A titre d’exemple, prenons la Grande-Bretagne qui voit son PIB reculer ainsi que le Danemark.
Le spectre de la récession repointe le bout de son nez !
Beaucoup d’analystes s’accordent à dire que cela n’est ni plus ni moins que la conséquence de l’instauration des plans de rigueur et d’austérité.
Plans de rigueur et d’austérité qui ont été imposés par les marchés financiers et souvenons-nous que le Président des USA, Barack Obama, a dû stopper sa politique de relance sous la pression politique des marchés.
Ceux-là mêmes qui viennent de menacer les USA d’un abaissement de leur note.
Martin Wolf éminent éditorialiste économique au Financial Times, tout sauf un dangereux révolutionnaire, titrait, voici quelques jours : "La relance à nouveau nécessaire", ajoutant "La reprise annoncée n’est en réalité pas acquise et l’inflation reste faible. Resserrer la contrainte budgétaire prolongerait la stagnation".
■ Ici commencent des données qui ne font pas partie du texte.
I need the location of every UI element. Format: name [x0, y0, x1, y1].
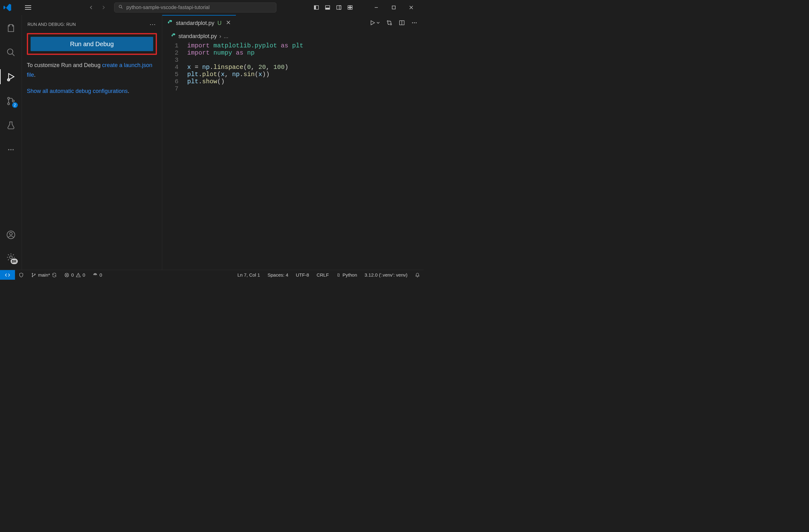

Plus loin et cailloux dans l’escarpin de Trichet, il indique "vouloir s’attaquer à une inflation imprévisible est le plus sûr moyen de déstabiliser l’économie".
Fermé le banc ! Ce constat ne fait que conforter les analyses qu’a menées notre Organisation sur les risques
avérés de tuer dans l’œuf toute reprise économique par l’instauration de ces plans d’austérité.
Mais alors, comment se fait-il que des décideurs, forcément génétiquement intelligents, persistent ? Hé bien, il suffit de regarder ce qu’il se passe en Grèce, au Portugal et en Espagne notamment : une destruction organisée
des politiques et des budgets sociaux, un transfert massif des actifs de l’Etat vers le secteur privé au travers de la privatisation de la quasi totalité des services publics (transports, poste, énergie,etc.)
La crise est une opportunité de s’enrichir encore plus ! Peu importe que cela entraîne la faillite de ces pays car, au final, c’est le citoyen qui paye la facture !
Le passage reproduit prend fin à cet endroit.